Great Information about cross trainer









Don't neglect that old standby, walking. It's one of the best ways to exercise, and your only expense is a pair of supportive shoes. Walking is easy on your joints, it lifts your mood, and it rewards your heart, lungs, and waistline if you keep up a brisk pace. Walk to work if possible, or if you have a desk job, take a brisk walk on one of your breaks and refresh body and mind for the rest of your workday.

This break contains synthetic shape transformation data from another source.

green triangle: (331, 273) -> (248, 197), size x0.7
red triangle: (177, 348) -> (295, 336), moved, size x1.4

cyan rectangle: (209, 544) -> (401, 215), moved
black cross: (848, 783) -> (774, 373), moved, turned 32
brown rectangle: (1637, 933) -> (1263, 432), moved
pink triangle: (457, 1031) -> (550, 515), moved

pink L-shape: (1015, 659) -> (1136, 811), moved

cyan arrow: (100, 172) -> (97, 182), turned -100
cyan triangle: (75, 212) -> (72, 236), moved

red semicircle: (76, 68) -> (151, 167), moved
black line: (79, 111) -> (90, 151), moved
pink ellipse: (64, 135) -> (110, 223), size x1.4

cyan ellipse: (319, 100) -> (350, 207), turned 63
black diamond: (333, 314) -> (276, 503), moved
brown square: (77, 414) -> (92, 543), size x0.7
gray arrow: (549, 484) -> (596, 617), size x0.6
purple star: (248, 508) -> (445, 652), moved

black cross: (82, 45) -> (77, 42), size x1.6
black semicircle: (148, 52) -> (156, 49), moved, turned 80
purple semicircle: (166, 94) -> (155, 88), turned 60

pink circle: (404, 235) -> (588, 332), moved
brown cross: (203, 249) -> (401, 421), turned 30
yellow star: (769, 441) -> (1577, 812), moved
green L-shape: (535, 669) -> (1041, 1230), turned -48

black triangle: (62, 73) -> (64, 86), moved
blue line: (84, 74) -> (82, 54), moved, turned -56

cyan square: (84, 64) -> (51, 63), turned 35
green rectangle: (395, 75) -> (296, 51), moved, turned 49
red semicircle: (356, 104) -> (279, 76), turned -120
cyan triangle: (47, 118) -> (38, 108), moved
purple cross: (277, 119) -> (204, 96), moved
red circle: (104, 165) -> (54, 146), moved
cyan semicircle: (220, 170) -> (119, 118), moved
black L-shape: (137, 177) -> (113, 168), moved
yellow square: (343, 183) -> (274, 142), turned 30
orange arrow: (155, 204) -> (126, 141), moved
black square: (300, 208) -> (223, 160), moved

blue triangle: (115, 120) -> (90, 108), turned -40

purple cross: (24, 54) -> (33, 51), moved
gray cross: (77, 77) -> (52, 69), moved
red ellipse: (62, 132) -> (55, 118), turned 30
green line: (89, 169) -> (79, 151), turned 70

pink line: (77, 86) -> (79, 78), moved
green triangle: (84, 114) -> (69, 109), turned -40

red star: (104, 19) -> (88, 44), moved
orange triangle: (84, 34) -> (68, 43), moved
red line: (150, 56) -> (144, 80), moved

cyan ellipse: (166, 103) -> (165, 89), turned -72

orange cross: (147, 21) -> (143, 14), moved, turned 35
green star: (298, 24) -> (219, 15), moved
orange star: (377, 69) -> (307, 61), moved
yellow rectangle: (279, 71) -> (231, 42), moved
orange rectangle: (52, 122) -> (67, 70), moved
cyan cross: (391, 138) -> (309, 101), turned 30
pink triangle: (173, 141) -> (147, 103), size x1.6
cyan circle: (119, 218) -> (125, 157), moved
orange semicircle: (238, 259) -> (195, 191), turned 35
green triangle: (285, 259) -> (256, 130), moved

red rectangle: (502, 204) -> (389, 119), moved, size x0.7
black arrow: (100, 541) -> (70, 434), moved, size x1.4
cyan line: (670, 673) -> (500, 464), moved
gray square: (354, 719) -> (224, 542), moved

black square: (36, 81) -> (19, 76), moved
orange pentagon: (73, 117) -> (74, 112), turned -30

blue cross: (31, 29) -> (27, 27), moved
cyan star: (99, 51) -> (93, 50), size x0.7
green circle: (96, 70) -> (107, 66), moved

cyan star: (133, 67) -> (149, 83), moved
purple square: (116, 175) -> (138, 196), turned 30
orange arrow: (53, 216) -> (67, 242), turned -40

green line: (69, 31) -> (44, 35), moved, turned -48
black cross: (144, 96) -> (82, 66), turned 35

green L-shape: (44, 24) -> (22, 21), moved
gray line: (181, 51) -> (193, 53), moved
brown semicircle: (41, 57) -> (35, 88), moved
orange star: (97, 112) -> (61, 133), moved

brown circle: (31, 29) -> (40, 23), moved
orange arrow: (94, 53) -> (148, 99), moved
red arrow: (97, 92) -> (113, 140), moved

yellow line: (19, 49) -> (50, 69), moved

If you really want to help your heart and use calories efficiently, many fitness experts say it pays to exercise in your target heart rate zone. Your target zone depends on your age and your fitness level. The total range (from low to high fitness) varies from roughly 55 to 85 percent of your maximum heart rate. If you're just starting to exercise, aim for the low end of the range (55 to 60 percent of your maximum heart rate) to promote heart health. As you get more fit, aim for the middle of the zone (70 to 75 percent of your maximum heart rate) to promote higher aerobic activity and fat burning.

The bottom line to equipment, classes, and videos is that if they get your heart rate elevated and keep it there, then it's aerobic and it counts!There you have it. Aerobic exercise is awesome stuff! It strengthens your heart, makes your muscles stronger and more efficient fuel-burners, increases your endurance and your energy, improves your mood, makes you fit and healthy, and much, much more. It could take as little as 30 minutes out of your day for a tremendous payoff so I suggest giving it a shot. Follow my advice for getting started by doing only what is realistic and build up slowly. You have only health and fitness to gain, and you're worth it.

You'll know you're in your zone if it's hard for you to carry on a conversation while exercising. If you feel totally out of breath, you should stop and rest. On the other hand, it shouldn't feel like a stroll in the park either! If you're seriously interested in keeping track of your heart rate while exercising, you might consider a heart-rate monitor, a little gizmo that straps onto your chest and sends a signal to a watch-like device on your wrist.